Torniamo alla tua carriera, dopo il corso sei stato al Calcio a 11, fino alla Promozione, poi il salto nel calcio a 5: «Sì, dal 1994, è stata una bellissima esperienza, altrettanto formativa, 8 anni, fino a raggiungere i campionati nazionali». Nel 2002 è arrivato il momento della "pensione". «Due anni, poi nel 2004 presidente di sezione fino al 2011 quando sono stato chiamato al Cra». E infine ritorno in sezione e nuovamente presidente dal 2021.
Una sezione, quella di Collegno, che vanta numeri di tutto rispetto: 207 associati, 16 al nazionale, 38 al regionale 153 tra arbitri effettivi, assistenti, organo tecnico. «Una grande famiglia - ci tiene a sottolineare Annaloro - che vive e prospera grazie a lavoro di una grande squadra. Da solo non riuscirei a fare nulla».
Quali differenze pensi che ci siano tra quando andavi in campo tu e adesso. «Una sola grande differenza - dice senza tentennamenti - la grande preparazione e professionalità che trovavi nei dirigenti di società». E qui si sfonda una porta aperta perché da sempre è la tesi del nostro giornale. Per far crescere il nostro movimento serve maggior preparazione. Gli arbitri continuano a farlo, le società meno.
Cosa deve fare l'Aia per migliorare?
«Esattamente quello che sta facendo - anche qui senza tentennamenti - la nostra associazione ha introdotto nel corso di questi ultimi anni, e in particolare con l'arrivo di Alfredo Trentalange alla presidenza, una serie di novità che stanno contribuendo a migliorare la formazione degli arbitri. Prendi ad esempio il tutoraggio, partito in sordina e che è stato strutturato e codificato. Fondamentale per aiutare nelle prime gare i ragazzi che intraprendono il percorso arbitrale. Ma questo è solo un esempio, potrei dirti del doppio tesseramento che male male che vada formiamo un giovane calciatore che quando torna in società si porta dietro quanto meno il regolamento».

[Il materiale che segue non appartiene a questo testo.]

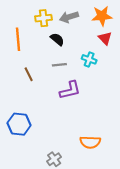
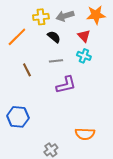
red triangle: (105, 38) -> (84, 36), moved
orange line: (18, 39) -> (17, 37), turned 50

E si torna a parlare di formazione.
«Una sezione come la nostra, ma posso tranquillamente dire che vale per tutte, è pronta ad andare nelle società, se ci venisse richiesto, per incontri e confronti di formazione. Solo così possiamo migliorare, contribuire a creare una sana cultura sportiva».

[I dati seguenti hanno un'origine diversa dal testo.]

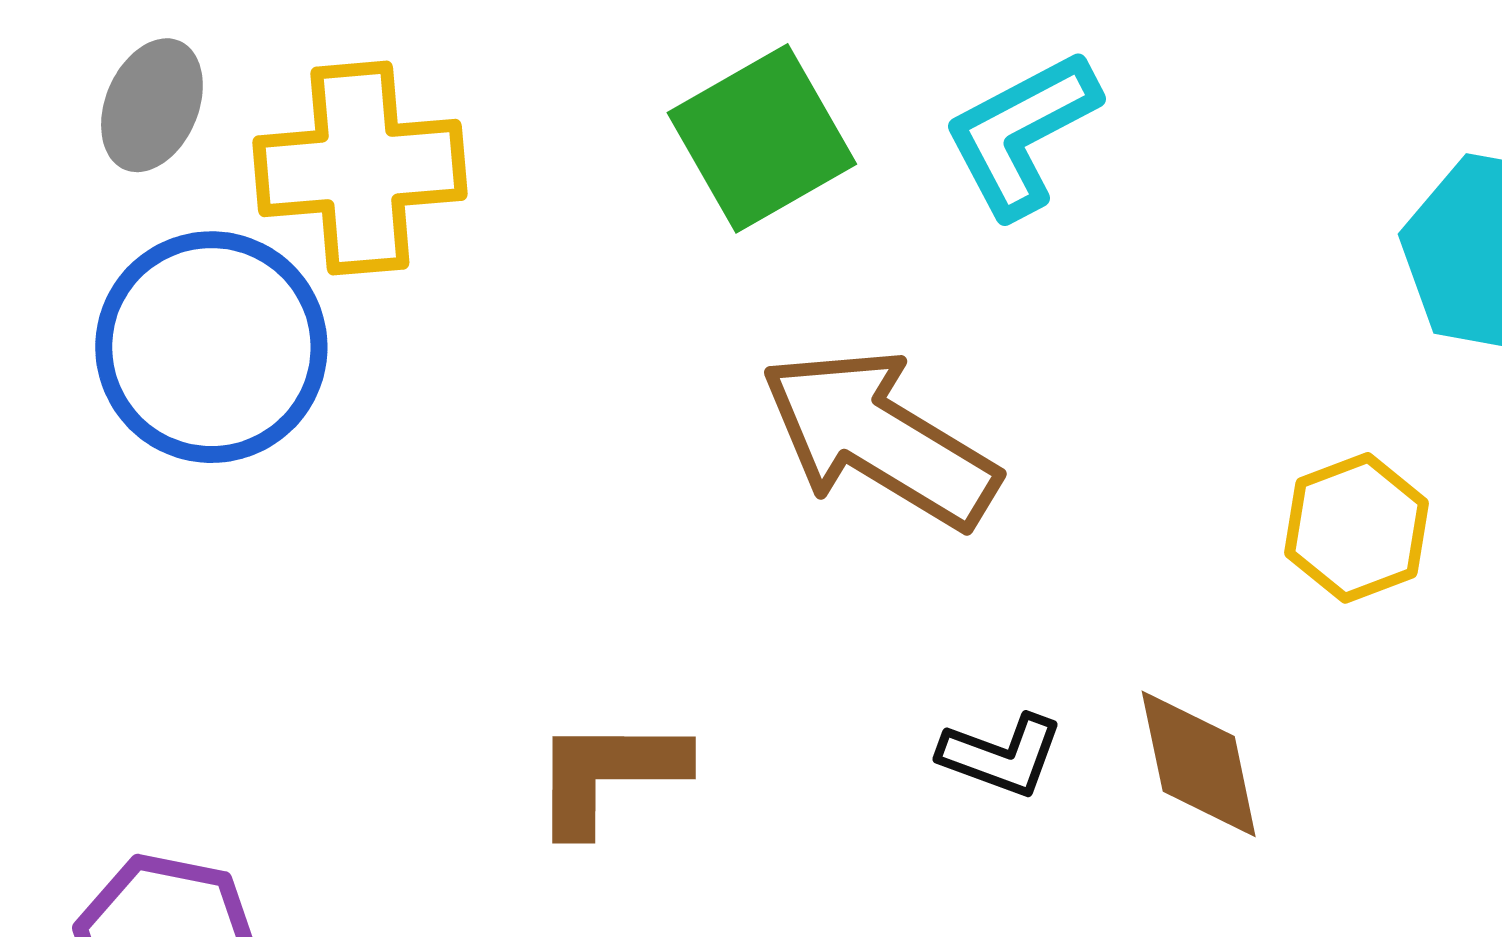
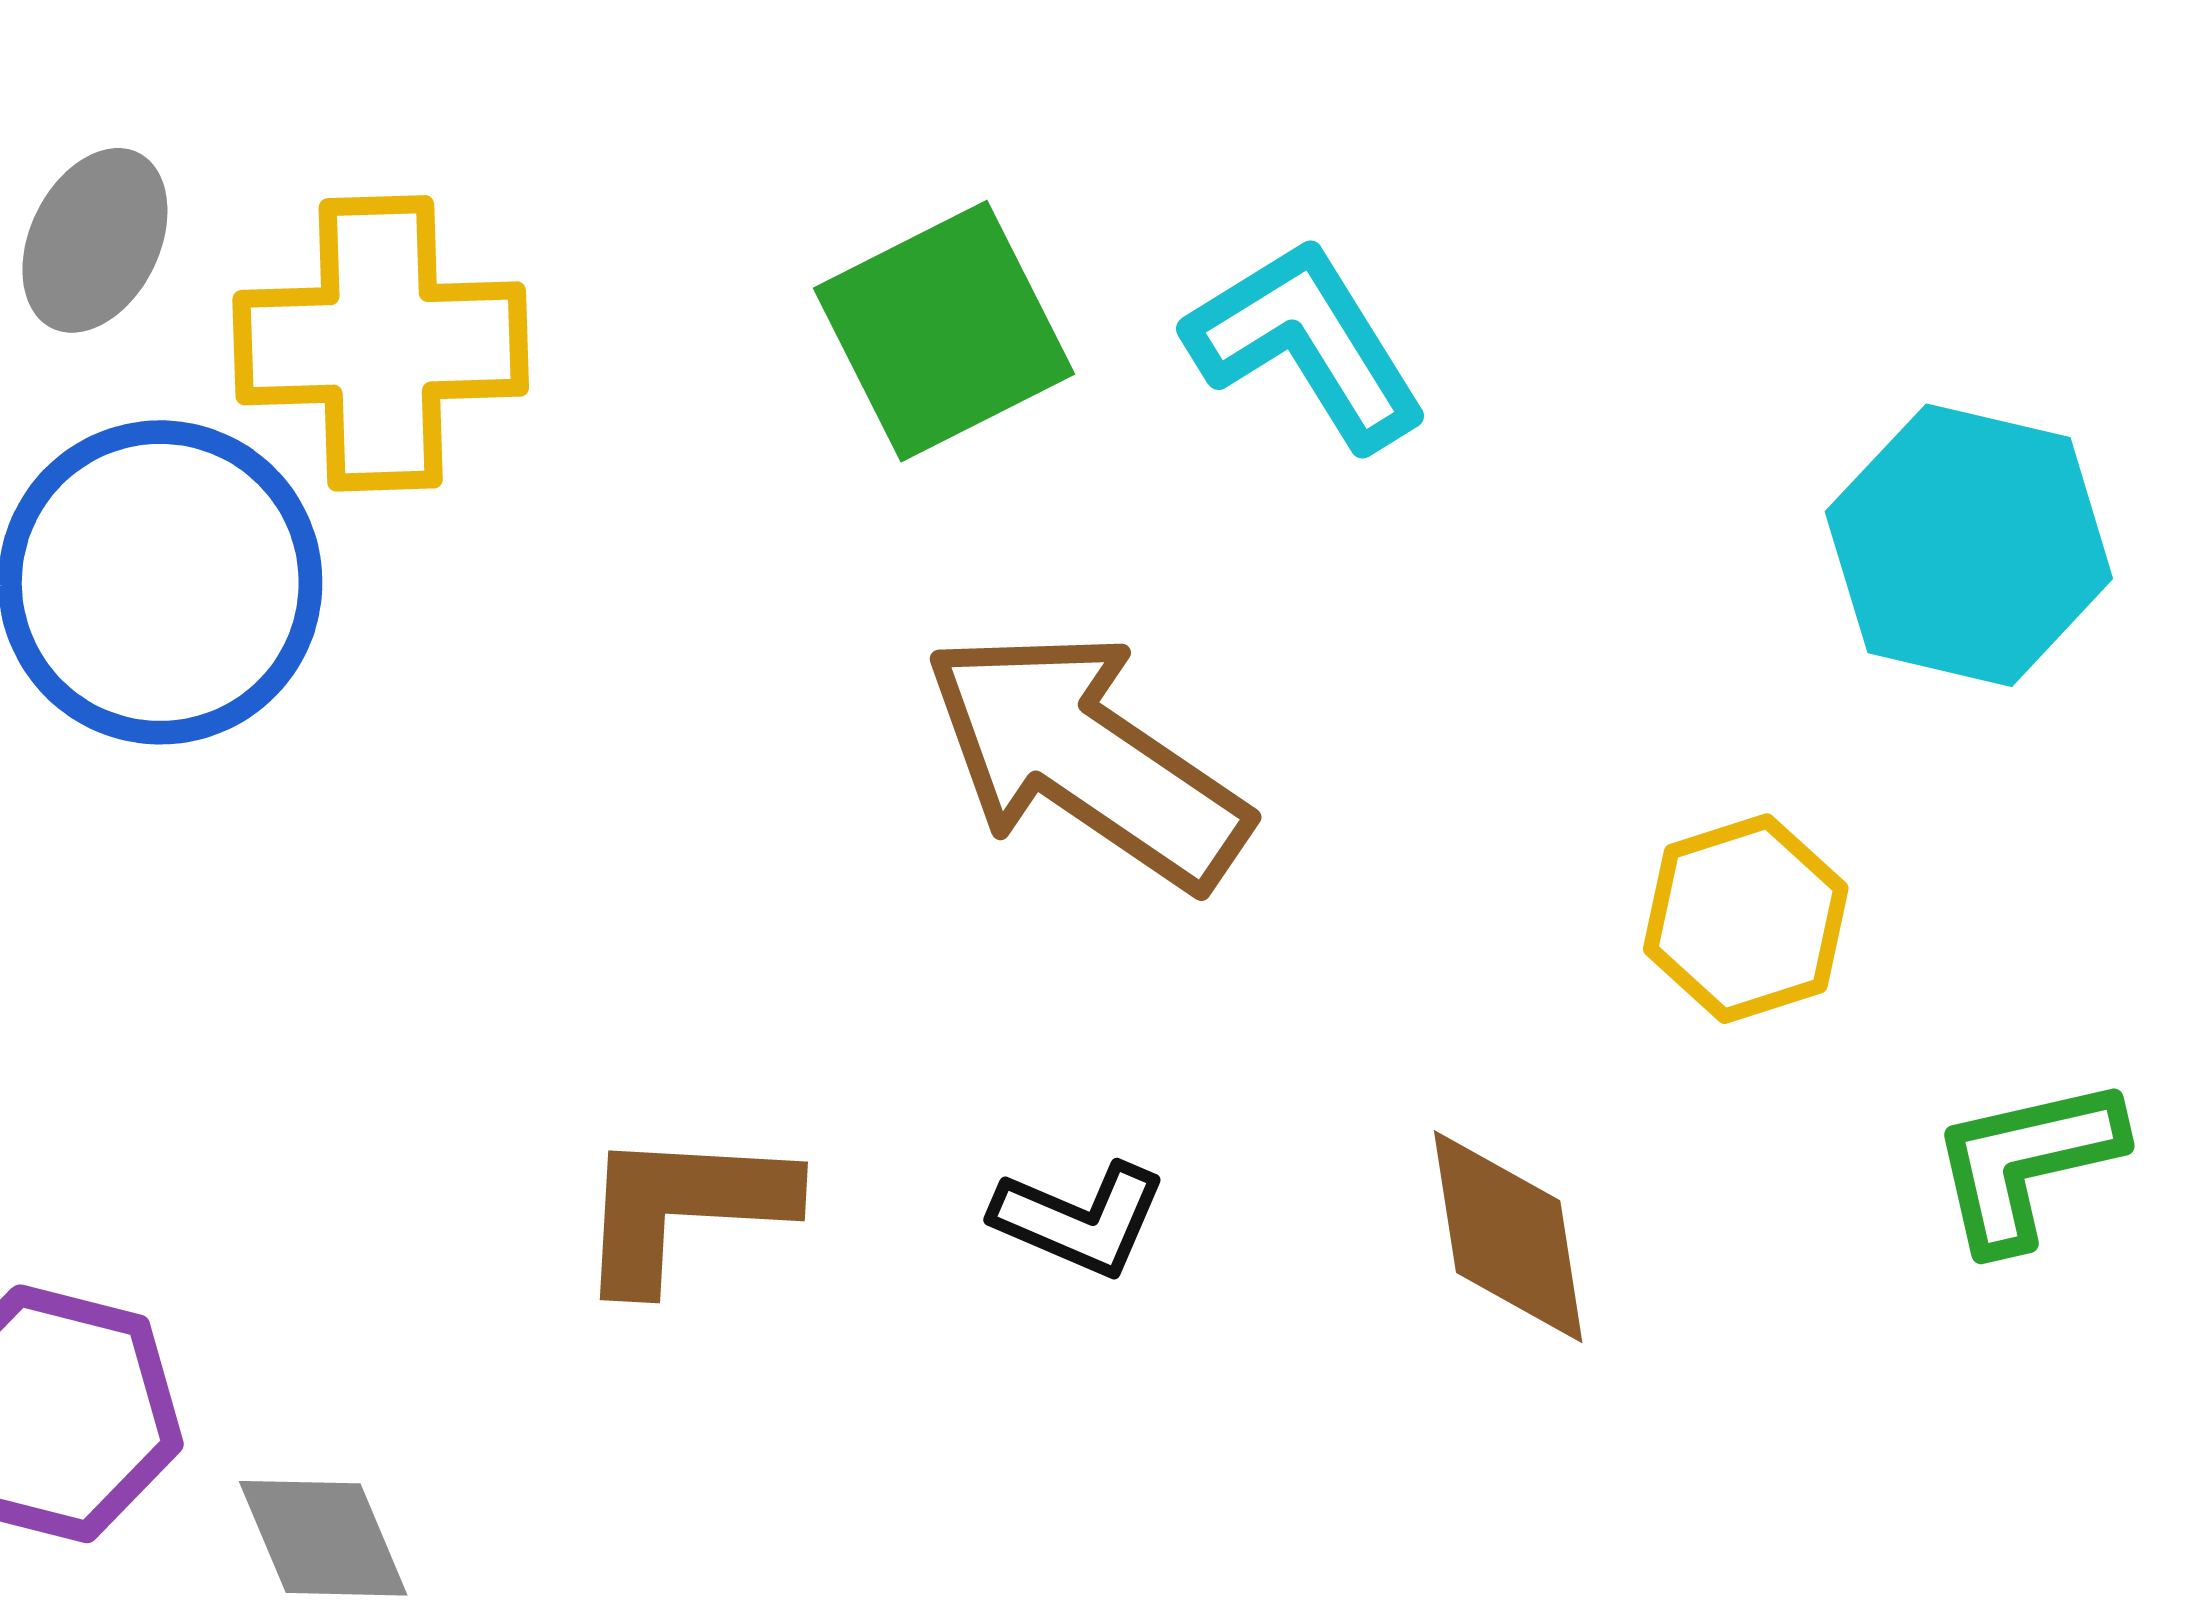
cyan L-shape: (1021, 134) -> (1307, 344), turned 83
black L-shape: (1001, 755) -> (1080, 1219), moved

Ma esiste una collaborazione tra le componenti?
«A livello dirigenziale sicuramente, ma quello che serve è un rapporto continuo tra la base, noi non riusciamo nemmeno ottenere spazi dai club per far fare la preparazione ai nostri arbitri».
Qual è il rapporto con le quote rosa della tua sezione e qual è il tuo pensiero sull'argomento. Prima donna ad arrivare nella massima serie, un occhio sempre più di riguardo verso questa nuova frontiera.
«Le donne possono fare molto, e dare molto all'Aia. In sezione ne abbiamo 5 che stanno facendo un loro percorso, ci crediamo. Non voglio svelare nulla ma a breve esordirà nel campionato Juniores una nostra ragazza sulla quale nutriamo grande ambizione».
Cosa dirai all'inaugurazione del corso di questa sera (martedì 11 per chi ci legge oggi), ai giovani arbitri?
«Diremo, non ti dimenticare mai che la nostra è una squadra, siamo in tre a tenere il corso, parleremo di diritti e di doveri degli arbitri, ma soprattutto cercheremo di trasmettere loro quelli che sono i principi, i valori della nostra famiglia, tanta passione, e naturalmente il regolamento».
La nuova stagione è partita. Le sezioni Aia la interpretano così: formazione, formazione e ancora formazione. E non è un caso se l'Italia continua a sfornare i migliori arbitri del mondo (chiedere al Milan e a chi ha visto le partite di Champions League) mentre la nostra Nazionale guarda i Mondiali in TV. Sarà mica che il modello per ricostruire l'intero movimento esiste già e ce lo abbiamo in casa?